I’m going through this exercise again with a new team, and I’m debating whether I should step outside my comfort zone and try UUIDs. I’m having a hard time
seeing many advantages, however.
The disadvantages that I see are: longer IDs mean longer URLs (unless you go the “slug” route with SEO-friendly URLs), and they don’t play nice with clustered indexes.
The latter is a bit more damning in most scenarios, actually. It just blows away InnoDB’s clustered primary key, for example, which is going to be an issue even outside of web contexts.
The main problem with “hi-lo” is it still introduces a SPOF. In reality, it’s not going to be a bottleneck, since you can always adjust both the granularity and the number of IDs you reserve in each transaction (the “lo” part of “hi-lo”). But that lingering SPOF is a bit ugly.
The other advantages I see are: better use of the available ID space and ubiquitous implementations (even MySQL now has the
uuid() built-in). Many hi-lo implementations are specific to a given framework and/or broken for real distributed environments.
Are there advantages I’m missing?
The only situation that I can see where UUIDs offer a clear advantage is for aggregating content across the web, where the UUID can be based on a SHA-1 hash of the source URL, and you’re not clustering on primary key (or, indeed, may not even be using a relational database). FriendFeed seems to have gone this route, for example.

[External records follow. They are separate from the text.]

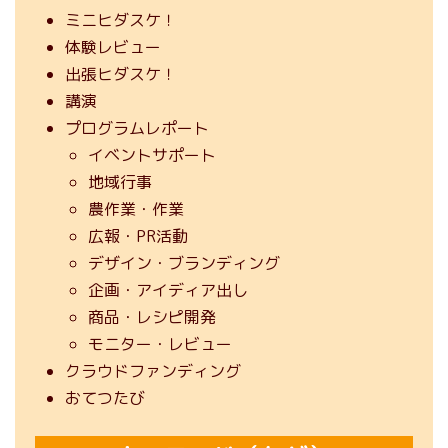
ミニヒダスケ！
体験レビュー
出張ヒダスケ！
講演
プログラムレポート
イベントサポート
地域行事
農作業・作業
広報・PR活動
デザイン・ブランディング
企画・アイディア出し
商品・レシピ開発
モニター・レビュー
クラウドファンディング
おてつたび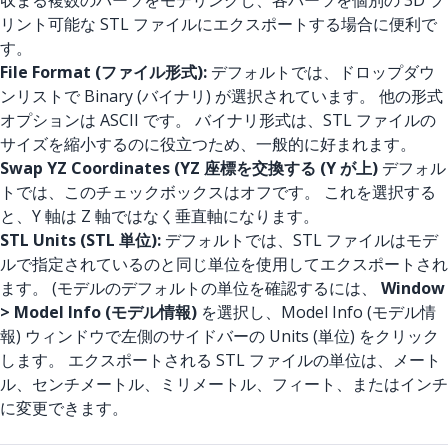
収まる複数のパーツをモデリングし、各パーツを個別の 3D プ
リント可能な STL ファイルにエクスポートする場合に便利で
す。
File Format (ファイル形式):
デフォルトでは、ドロップダウ
ンリストで Binary (バイナリ) が選択されています。 他の形式
オプションは ASCII です。 バイナリ形式は、STL ファイルの
サイズを縮小するのに役立つため、一般的に好まれます。
Swap YZ Coordinates (YZ 座標を交換する (Y が上)
デフォル
トでは、このチェックボックスはオフです。 これを選択する
と、Y 軸は Z 軸ではなく垂直軸になります。
STL Units (STL 単位):
デフォルトでは、STL ファイルはモデ
ルで指定されているのと同じ単位を使用してエクスポートされ
ます。 (モデルのデフォルトの単位を確認するには、
Window
> Model Info (モデル情報)
を選択し、Model Info (モデル情
報) ウィンドウで左側のサイドバーの Units (単位) をクリック
します。 エクスポートされる STL ファイルの単位は、メート
ル、センチメートル、ミリメートル、フィート、またはインチ
に変更できます。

Now obviously, I’m talking about a narrow context. UUIDs are applicable in many other situations (device IDs, node IDs, etc.).
July 6, 2008
There’s an excellent Google TechTalk by Mary Poppendieck on the history of management/leadership organization, starting with railroads in the 1840’s and working through WWII and many of the buzzwords we soaked up in the 1990’s.
By the end, she brings it back around to software engineering teams and identifies two essential leadership roles. Well worth the 90 minutes.